Add test_imputation.py file #2802

jeromekelleher · 2023-07-17T08:48:02Z

We want to test some specific examples against the new backward matrix code in #2799. To be certain that we're interpreting the model correctly, we can output the forward and backward matrices from Beagle, and compare them with the results we get from running the local LS hmm code.

We don't want to rely on msprime simulations producing the same results over time, so what we can do is to run a small simulation, and output to text (using ts.dump_text()), storing the results in the file as examples.

Then, we run BEAGLE on these same simulations, with a few different parameter combinations and capture the forward and backward matrices, as well as the final imputation output. We can save these outputs into the file as python arrays (or text, if that's simpler). Then we compare with our own output.

We can start with a simple example, but we should try and get a few awkward corner cases in there as well.

Note that we don't currently have a sensible high-level API for the LS model in tskit, so we should wrap the low-level API in functions locally in this file, for now.

The text was updated successfully, but these errors were encountered:

szhan · 2023-07-18T12:54:58Z

I have the following code produces a toy ts with 101 individuals, which were then split into a ref. panel of 100 individuals and a query set of one individual, and then dumps the nodes, edges, sites, mutations, and individuals tables to separate text files. When I ran it, I get a ref. panel with 8 variable sites and a query with 4 variable sites. I think that it should be good enough as a test case? I'll keep the code here for record keeping purposes.

import msprime
import tskit
import tszip
import numpy as np

seed = 1234
ts = msprime.sim_mutations(
    msprime.sim_ancestry(
        11,
        sequence_length=1e6,
        recombination_rate=1e-7,
        random_seed=seed,
    ),
    rate=1e-6,
    random_seed=seed,
)

ref_ts = ts.simplify(samples=np.arange(ts.num_samples - 2))
query_ts = ts.simplify(samples=np.arange(ts.num_samples - 2, ts.num_samples))

with open("ref_ts.nodes.txt", "w") as f:
    ref_ts.dump_text(nodes=f)

with open("ref_ts.edges.txt", "w") as f:
    ref_ts.dump_text(edges=f)

with open("ref_ts.sites.txt", "w") as f:
    ref_ts.dump_text(sites=f)

with open("ref_ts.mutations.txt", "w") as f:
    ref_ts.dump_text(mutations=f)

with open("ref_ts.individuals.txt", "w") as f:
    ref_ts.dump_text(individuals=f)

szhan · 2023-07-18T12:56:28Z

Should we put those files in a new directory named, say, python/tests/data/beagle/?

szhan · 2023-07-18T12:58:36Z

For input to BEAGLE, we have two gzipped VCF files, which we don't need to keep here, I think.

szhan · 2023-07-18T13:01:02Z

On a second thought, we might want to keep those VCF files, just to have a record of the input files to BEAGLE used to generate the forward and backward matrices.

jeromekelleher · 2023-07-18T14:39:38Z

The input tree sequences should be sufficiently reproducible, we don't need to store the VCFs

jeromekelleher · 2023-07-18T14:40:40Z

I'd like the unit tests we do for unit tests to be even smaller - 3 or 4 samples and < 10 sites.

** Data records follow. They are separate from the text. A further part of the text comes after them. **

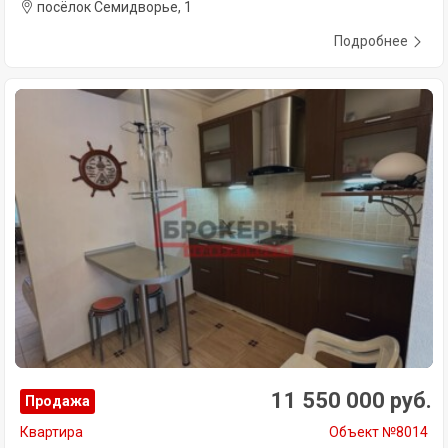
посёлок Семидворье, 1
Подробнее
11 550 000 руб.
Продажа
Квартира
Объект №8014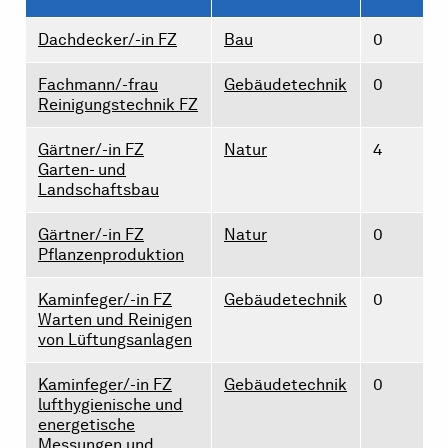
Dachdecker/-in FZ
Bau
0
Fachmann/-frau
Gebäudetechnik
0
Reinigungstechnik FZ
Gärtner/-in FZ
Natur
4
Garten- und
Landschaftsbau
Gärtner/-in FZ
Natur
0
Pflanzenproduktion
Kaminfeger/-in FZ
Gebäudetechnik
0
Warten und Reinigen
von Lüftungsanlagen
Kaminfeger/-in FZ
Gebäudetechnik
0
lufthygienische und
energetische
Messungen und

jeromekelleher · 2023-07-18T14:42:24Z

Might be simpler to place the mutations "by hand" here on a small tree to start off with, like ``Tree.generate_balanced"

szhan · 2023-07-18T15:14:30Z

For the fwd and bwd matrices, BEAGLE has scaled and shifted values, e.g., bwdVal[h] = scale*bwdVal[h] + shift, where h is index of a haplotype in the ref. panel. I guess we should keep both the pre-adjusted values and adjusted values for comparison. The lshmm and tskit versions also do this or something similar, right?

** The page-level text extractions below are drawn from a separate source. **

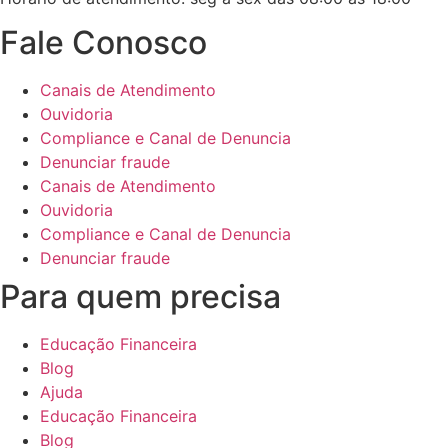
Fale Conosco
Canais de Atendimento
Ouvidoria
Compliance e Canal de Denuncia
Denunciar fraude
Canais de Atendimento
Ouvidoria
Compliance e Canal de Denuncia
Denunciar fraude
Para quem precisa
Educação Financeira
Blog
Ajuda
Educação Financeira
Blog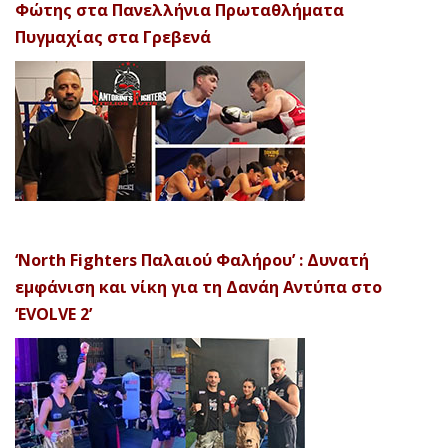
Φώτης στα Πανελλήνια Πρωταθλήματα
Πυγμαχίας στα Γρεβενά
‘North Fighters Παλαιού Φαλήρου’ : Δυνατή
εμφάνιση και νίκη για τη Δανάη Αντύπα στο
‘EVOLVE 2’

szhan · 2023-07-18T15:28:06Z

I'd like the unit tests we do for unit tests to be even smaller - 3 or 4 samples and < 10 sites.

How about this?
5 haploid individuals (so, 4 for ref. panel and one as query)
5 variable sites
4 trees

szhan · 2023-07-18T16:18:08Z

When we get the fwd and bwd matrices, we want one run with all the sites and then another run with chip-like sites, right? If so, probably we want like 9 variable sites and set 4 to missing for the latter, I think.

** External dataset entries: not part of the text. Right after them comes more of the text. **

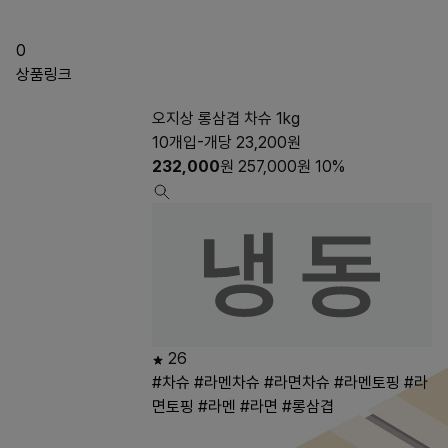
0
상품링크
오지상 롱삼겹 차슈 1kg
10개입-개당 23,200원
232,000
원
257,000
원
10%
26
#차슈
#라멘차슈
#라면차슈
#라멘토핑
#라
면토핑
#라멘
#라면
#롱삼겹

szhan · 2023-07-18T20:15:52Z

Ah, actually, scrap the above comment. BEAGLE just computes the values for the sites in the target VCF file. The values for the in-between sites are interpolated thereafer.

szhan · 2023-08-07T16:01:25Z

I've run BEAGLE 4.1 using a ref. panel of 2 diploid individuals (BEAGLE doesn't take haploid individuals, it seems) and a query set consisting of 1 diploid individual. This toy dataset has 5 sites in the ref. panel and 4 sites in the query.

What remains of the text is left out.